Queridos alumnos:
Espero que estén bien y sigan cuidándose. En primer lugar, quiero pedirles
disculpas por mi ausencia durante la semana pasada, mi computadora se rompió y
recién el viernes pude acceder a otra. En cuanto a sus trabajos, vuelvo a
felicitarlos por la labor que han hecho. En estas circunstancias, es más que
valorable. Si alguno todavía no me lo mandó, está a tiempo de hacerlo. Entre
hoy y mañana voy a enviarles las respuestas correctas para que hagan la
autocorrección.
En esta oportunidad les traigo un nuevo cuento para que lean. ¡Espero que
lo disfruten!
PRIMER AMOR
por Antonio Dal Masetto
En aquellos tiempos todavía no
odiaba nada ni a nadie. Tenía doce años y estaba enamorado. Meses atrás,
no muchos, había cruzado el océano en un barco de emigrantes, había visto
llorar a hombres rudos, había llorado a mi vez y me había escapado de popa
a proa para ponerme a soñar con América.
Miraba el horizonte y fantaseaba acerca
de llanuras, caballos impetuosos, espuelas de plata y sombreros de alas
anchas.
Lo que me esperaba al cabo de la
travesía fue un puerto como todos, hierro y óxido, anchas avenidas
empedradas, bandadas de palomas y más allá una ciudad como un muro.

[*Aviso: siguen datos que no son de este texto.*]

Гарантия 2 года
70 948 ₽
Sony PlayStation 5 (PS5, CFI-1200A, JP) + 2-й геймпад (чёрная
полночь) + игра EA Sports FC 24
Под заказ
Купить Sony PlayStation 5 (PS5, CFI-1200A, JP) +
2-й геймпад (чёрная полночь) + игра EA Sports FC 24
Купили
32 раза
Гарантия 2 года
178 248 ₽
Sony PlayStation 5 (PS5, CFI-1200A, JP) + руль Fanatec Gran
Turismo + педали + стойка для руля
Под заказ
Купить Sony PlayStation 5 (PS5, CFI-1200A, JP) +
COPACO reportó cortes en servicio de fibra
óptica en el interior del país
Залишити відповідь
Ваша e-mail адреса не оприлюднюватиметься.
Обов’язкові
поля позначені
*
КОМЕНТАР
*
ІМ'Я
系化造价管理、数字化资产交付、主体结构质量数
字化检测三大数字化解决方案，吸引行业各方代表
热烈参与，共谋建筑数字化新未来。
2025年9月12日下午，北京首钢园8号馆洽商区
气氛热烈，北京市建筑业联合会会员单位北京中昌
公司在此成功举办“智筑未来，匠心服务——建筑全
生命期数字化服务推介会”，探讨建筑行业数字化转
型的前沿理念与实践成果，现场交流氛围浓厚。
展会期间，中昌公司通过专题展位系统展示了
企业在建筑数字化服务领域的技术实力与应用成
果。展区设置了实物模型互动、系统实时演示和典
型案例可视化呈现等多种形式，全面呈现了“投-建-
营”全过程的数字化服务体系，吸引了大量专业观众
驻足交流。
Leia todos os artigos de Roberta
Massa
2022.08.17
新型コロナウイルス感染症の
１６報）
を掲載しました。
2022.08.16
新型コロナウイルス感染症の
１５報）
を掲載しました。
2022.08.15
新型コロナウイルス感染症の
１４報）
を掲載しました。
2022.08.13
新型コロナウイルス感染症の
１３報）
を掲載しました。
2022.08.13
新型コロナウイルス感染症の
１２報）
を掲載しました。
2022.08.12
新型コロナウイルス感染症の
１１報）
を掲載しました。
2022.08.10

Después vino el tren lento a través de los campos invernales, estaciones
vacías, campanazos que anunciaban las partidas y estremecían el silencio
y, finalmente, el pueblo. Nada de sombreros de ala ancha.
Lo primero fue cambiar los pantalones
cortos por unos mamelucos, los zapatos por alpargatas. Me enseñaron el
recorrido de la clientela, me dieron una bicicleta y me pusieron a
repartir carne. Tuve que enfrentar el desconocimiento del idioma y
soportar las burlas de los pibes en las que, por lo menos al principio, no
alcanzaba a distinguir más que la palabra gringo. De todos modos no me
quedaba quieto y cuando tenía uno a mano me le tiraba encima. Pero no
había demasiada convicción en esas peleas. Y en los baldíos, en las calles
de tierra, lo único que dejamos fueron algunos botones de nuestra ropa.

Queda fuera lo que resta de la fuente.